In hot paths, even `slog.Any` can allocate. Prefer typed attributes: `slog.Int`, `slog.String`, `slog.Bool`.

## Panic/Recover Cost

**Diagnose:** 1- `go tool pprof` (CPU profile) — look for `runtime.gopanic` or `runtime.gorecover` in the profile; their presence in hot paths means panic/recover is being used for control flow 2- `go test -bench` — benchmark panic/recover vs error-return versions; expect 10-100x overhead from stack unwinding and defer execution

`panic` triggers stack unwinding, running all deferred functions up the call stack. `recover` catches the panic but the unwinding itself is expensive.

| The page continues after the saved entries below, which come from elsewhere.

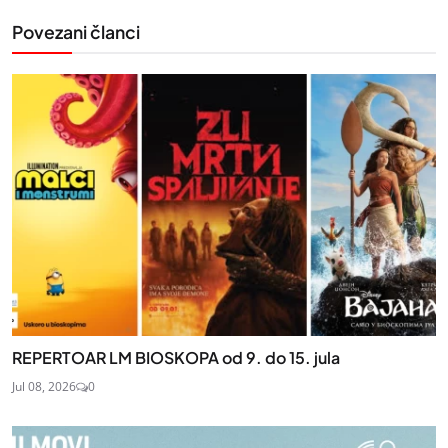
Povezani članci
REPERTOAR LM BIOSKOPA od 9. do 15. jula
Jul 08, 2026
0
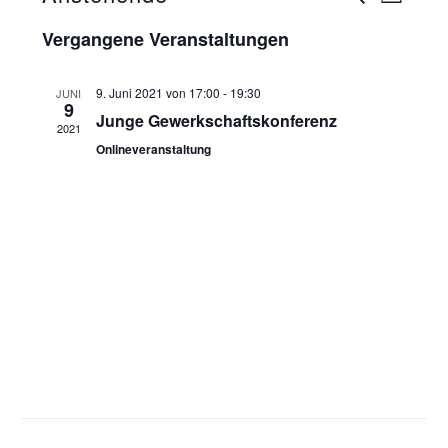
LISTE
SUCHE
Datum
Vergangene Veranstaltungen
Ansich
UND
wählen.
ANSICHT
Naviga
9. Juni 2021 von 17:00
-
19:30
JUNI
9
NAVIGAT
Junge Gewerkschaftskonferenz
2021
Onlineveranstaltung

Never use panic/recover for control flow:

```go
// Bad — panic overhead for a normal condition
defer func() { recover() }()
v, _ := strconv.Atoi(s) // relies on panic for invalid input

// Good — explicit error check, no panic overhead
v, err := strconv.Atoi(s)
if err != nil { continue }
```

Panic is appropriate only for truly unrecoverable situations (programmer errors, corrupted state). Always convert panics to errors at package boundaries.